[[ Information given, beginning ]]

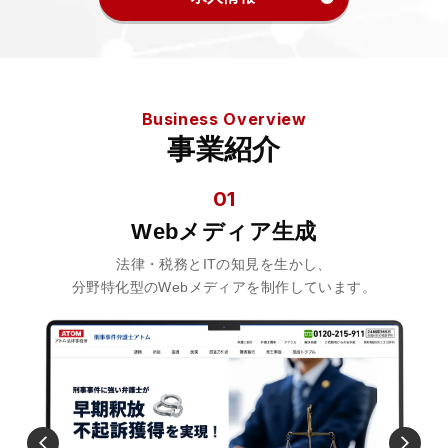
法人グループ
プライバシーポリシー
利用規約
内部通報
お役立ち
Business Overview
TikTok受賞
定義集
動画集
事業紹介
01
Webメディア生成
法律・税務とITの知見を生かし、
分野特化型のWebメディアを制作しています。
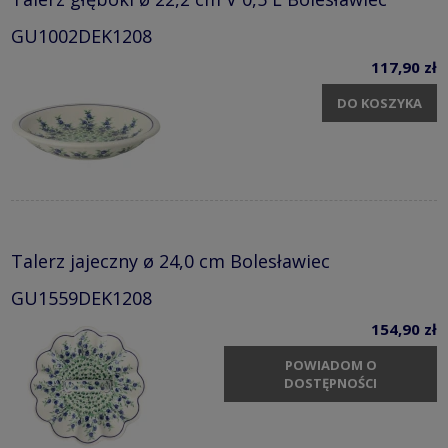
GU1002DEK1208
117,90 zł
DO KOSZYKA
Talerz jajeczny ø 24,0 cm Bolesławiec
GU1559DEK1208
154,90 zł
POWIADOM O
DOSTĘPNOŚCI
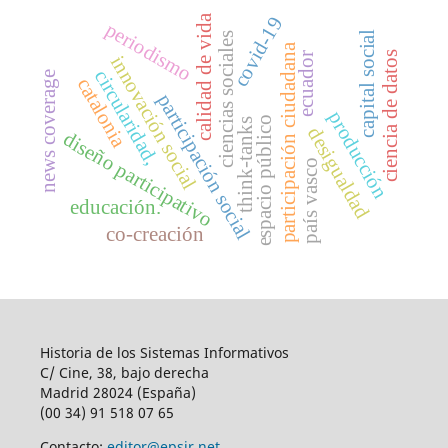
calidad de vida
covid-19
periodismo
capital social
ciencias sociales
participación ciudadana
ciencia de datos
ecuador
i
n
n
o
v
a
c
i
ó
n
o
c
i
a
circularidad,
news coverage
catalonia
participación social
producción
espacio público
think-tanks
desigualdad
diseño participativo
s
l
país vasco
educación.
co-creación
Historia de los Sistemas Informativos
C/ Cine, 38, bajo derecha
Madrid 28024 (España)
(00 34) 91 518 07 65
Contacto:
editor@epsir.net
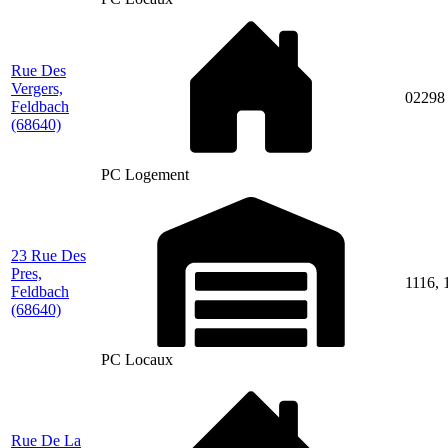
Rue Des
Vergers,
02298
Feldbach
(68640)
PC Logement
23 Rue Des
Pres,
1116, 
Feldbach
(68640)
PC Locaux
Rue De La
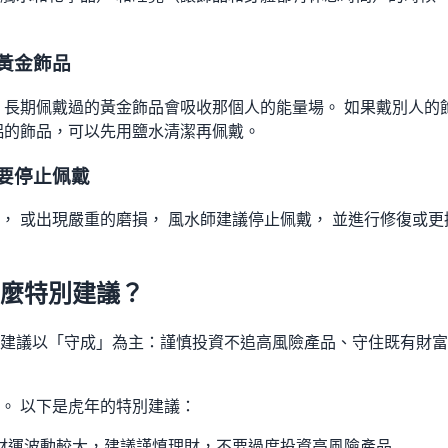
黃金飾品
 長期佩戴過的黃金飾品會吸收那個人的能量場。 如果戴別人的
侶的飾品，可以先用鹽水清潔再佩戴。
要停止佩戴
， 或出現嚴重的磨損， 風水師建議停止佩戴， 並進行修復或更
什麼特別建議？
建議以「守成」為主：謹慎投資不追高風險產品、守住既有財富
。 以下是虎年的特別建議：
財運波動較大，建議謹慎理財，不要過度投資高風險產品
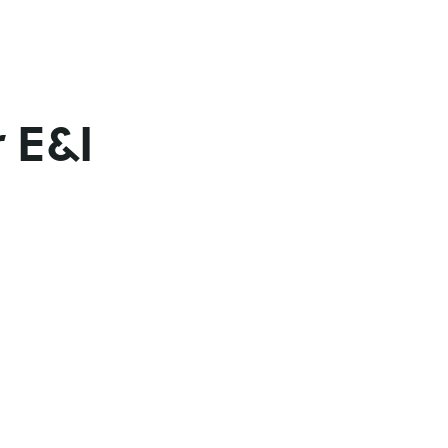
Jobs
Young Graduates
Perso
 E&I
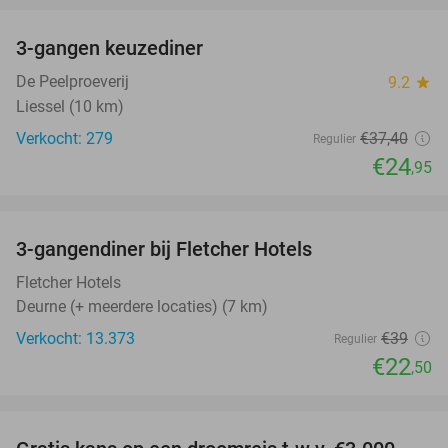
3-gangen keuzediner
33%
De Peelproeverij
9.2
star
Liessel (10 km)
Verkocht: 279
€37
,40
Regulier
€24
,95
favorite_border
3-gangendiner bij Fletcher Hotels
42%
Fletcher Hotels
Deurne (+ meerdere locaties) (7 km)
Verkocht: 13.373
€39
Regulier
€22
,50
favorite_border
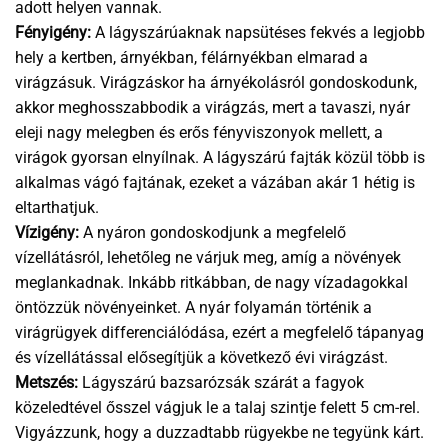
adott helyen vannak.
Fényigény:
A lágyszárúaknak napsütéses fekvés a legjobb
hely a kertben, árnyékban, félárnyékban elmarad a
virágzásuk. Virágzáskor ha árnyékolásról gondoskodunk,
akkor meghosszabbodik a virágzás, mert a tavaszi, nyár
eleji nagy melegben és erős fényviszonyok mellett, a
virágok gyorsan elnyílnak. A lágyszárú fajták közül több is
alkalmas vágó fajtának, ezeket a vázában akár 1 hétig is
eltarthatjuk.
Vízigény:
A nyáron gondoskodjunk a megfelelő
vízellátásról, lehetőleg ne várjuk meg, amíg a növények
meglankadnak. Inkább ritkábban, de nagy vízadagokkal
öntözzük növényeinket. A nyár folyamán történik a
virágrügyek differenciálódása, ezért a megfelelő tápanyag
és vízellátással elősegítjük a következő évi virágzást.
Metszés:
Lágyszárú bazsarózsák szárát a fagyok
közeledtével ősszel vágjuk le a talaj szintje felett 5 cm-rel.
Vigyázzunk, hogy a duzzadtabb rügyekbe ne tegyünk kárt.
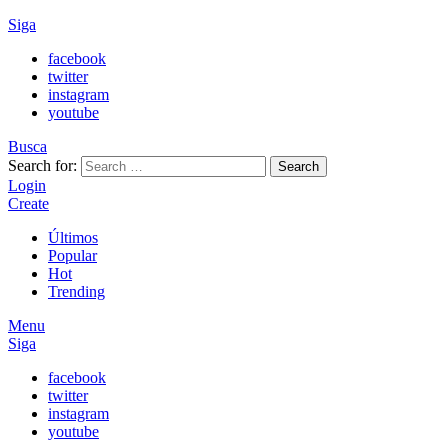
Siga
facebook
twitter
instagram
youtube
Busca
Search for:
Search
Login
Create
Últimos
Popular
Hot
Trending
Menu
Siga
facebook
twitter
instagram
youtube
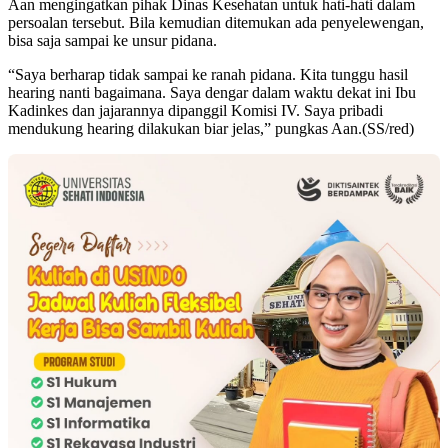
Aan mengingatkan pihak Dinas Kesehatan untuk hati-hati dalam
persoalan tersebut. Bila kemudian ditemukan ada penyelewengan,
bisa saja sampai ke unsur pidana.
“Saya berharap tidak sampai ke ranah pidana. Kita tunggu hasil
hearing nanti bagaimana. Saya dengar dalam waktu dekat ini Ibu
Kadinkes dan jajarannya dipanggil Komisi IV. Saya pribadi
mendukung hearing dilakukan biar jelas,” pungkas Aan.(SS/red)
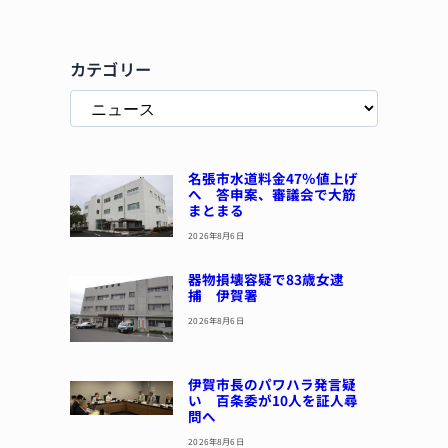
カテゴリー
名張市水道料金47％値上げ
へ 答申案、審議会で大筋
まとまる
2026年8月6日
器物損壊容疑で83歳女逮
捕 伊賀署
2026年8月6日
伊賀市長のパワハラ発言疑
い 百条委が10人を証人尋
問へ
2026年8月6日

[[ Information given, end ]]

**Assignment:**
The string "dalam" shows up in some lines of the listing. Copy each such line.

**Your solution:**
Aan mengingatkan pihak Dinas Kesehatan untuk hati-hati dalam
hearing nanti bagaimana. Saya dengar dalam waktu dekat ini Ibu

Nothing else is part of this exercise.